As a matter of fact, it hadn't. It had been the usual story of a girl with too much beauty, too much money and too many husbands.
"I must say," she said, "that the idea of people snooping around and asking questions-"
She stopped, as a violent gust swept through our sheltering hollow. A branch beat against the side of the metal canopy. Snow peppered the windshield like thrown gravel. From inside, the glass looked crystallized and opaque. Gail's knuckles were white, gripping the cup.
"Relax," I said. "The end of the world should still be a few days off, if my guess is correct."
She said, "Damn you, we can't all be great pioneer heroes… What did you mean by that?"

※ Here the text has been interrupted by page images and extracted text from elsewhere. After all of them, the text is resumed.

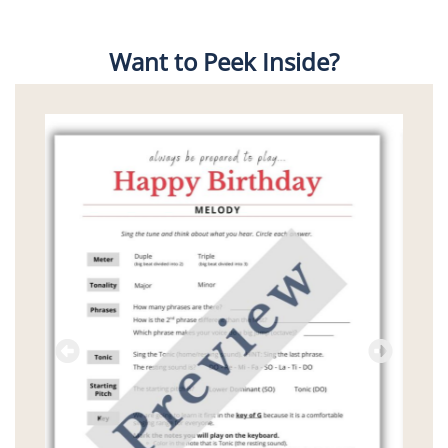
Want to Peek Inside?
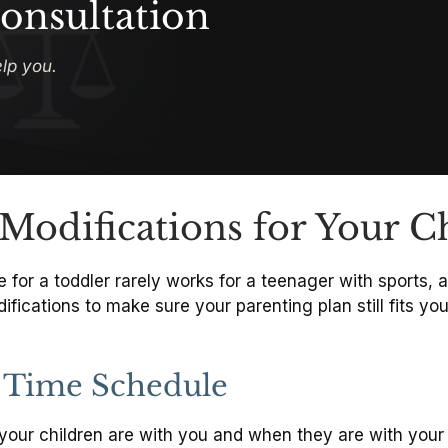
onsultation
lp you.
Modifications for Your C
or a toddler rarely works for a teenager with sports, a 
cations to make sure your parenting plan still fits your
 Time Schedule
your children are with you and when they are with your 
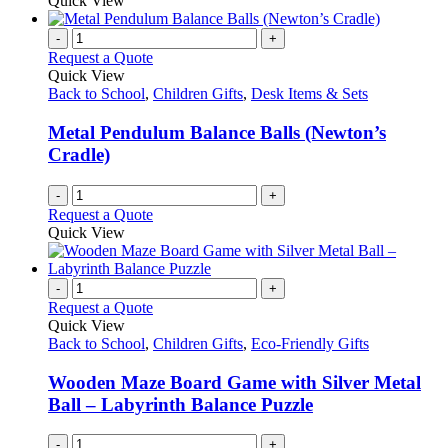
Quick View
-
+
Request a Quote
Quick View
Back to School
,
Children Gifts
,
Desk Items & Sets
Metal Pendulum Balance Balls (Newton’s
Cradle)
-
+
Request a Quote
Quick View
-
+
Request a Quote
Quick View
Back to School
,
Children Gifts
,
Eco-Friendly Gifts
Wooden Maze Board Game with Silver Metal
Ball – Labyrinth Balance Puzzle
-
+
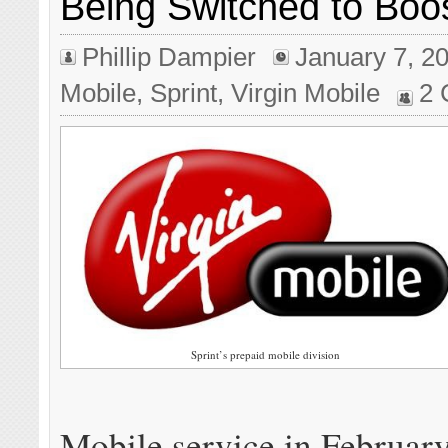
Being Switched to Boo
Phillip Dampier
January 7, 2
Mobile
,
Sprint
,
Virgin Mobile
2
Sprint’s prepaid mobile division
Mobile service in February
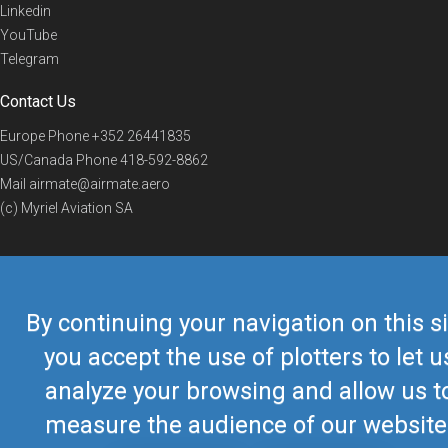
Linkedin
YouTube
Telegram
Contact Us
Europe Phone
+352 26441835
US/Canada Phone
418-592-8862
Mail
airmate@airmate.aero
(c) Myriel Aviation SA
© 2019 Airmate -
Terms of Use
-
Privacy
Back to top
By continuing your navigation on this si
you accept the use of plotters to let u
analyze your browsing and allow us t
measure the audience of our website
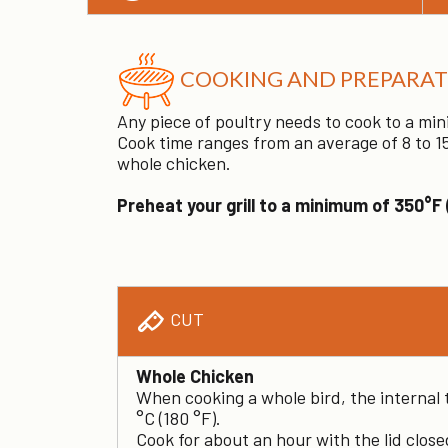
COOKING AND PREPARAT
Any piece of poultry needs to cook to a min
Cook time ranges from an average of 8 to 15
whole chicken.
Preheat your grill to a minimum of 350°F 
CUT
Whole Chicken
When cooking a whole bird, the internal
°C (180 °F).
Cook for about an hour with the lid clos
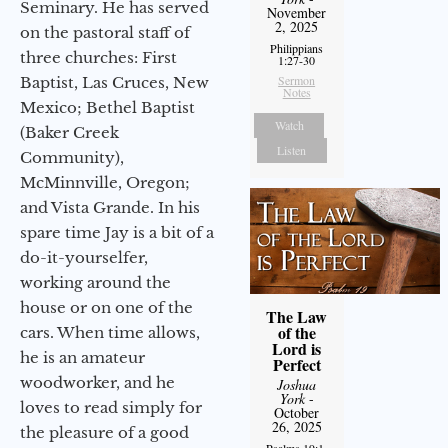
Seminary. He has served
November
2, 2025
on the pastoral staff of
Philippians
three churches: First
1:27-30
Sermon
Baptist, Las Cruces, New
Notes
Mexico; Bethel Baptist
Watch
(Baker Creek
Listen
Community),
McMinnville, Oregon;
and Vista Grande. In his
spare time Jay is a bit of a
do-it-yourselfer,
working around the
house or on one of the
The Law
of the
cars. When time allows,
Lord is
he is an amateur
Perfect
woodworker, and he
Joshua
York
-
loves to read simply for
October
26, 2025
the pleasure of a good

"I've been thinking," I said, "about Sarah-your sister Janie, and what made her do it, go over, as we call it. Mac isn't often so wrong about the people he picks. Screwy as we are, we don't usually let him down for reasons of simple biological attraction. She wasn't a school kid, after all. She'd had training and a couple of years experience in a tough racket."
"Yes," Gail said. "One day I'm going to find out exactly how tough this racket of yours is, darling." It could have been a veiled threat, although her face showed no hint of it.
I said, "I figure he must have pulled the old doomsday pitch on her. It's the one they usually drag out when it's a question of nuclear weapons and they need a few misguided idealists to throw sand in the works. It explains what she said to you when she was dying."
"You mean, about her only missing a few days?"
I nodded. "That's the way I read it. The world is going to end December thirteenth, she'd been told, presumably due to this underground test in the Manzanitas, if she didn't do something about it quick or get you to do it for her… Well, they've pulled that line before and the world's still here, so I'm not going to brood about it. I'll get you a sleeping bag. Which suitcase do you want?"
She hesitated, started to ask a question then changed her mind. "The small one has my nightie-"
"Nightie?" I said. "What do you think this is, a June honeymoon at Niagara Falls? You'll freeze to death in a nylon nightie. You'd better sleep in those clothes or pull on some warm slacks if you've got them; you may even have to keep your coat on. It'll get cold in here when we shut down the motor. If you haven't got wool socks, I'll lend you a pair."
She said, rather stiffly, I'll wear my own things, thank you."
"Suit yourself," I said. "Sleep well."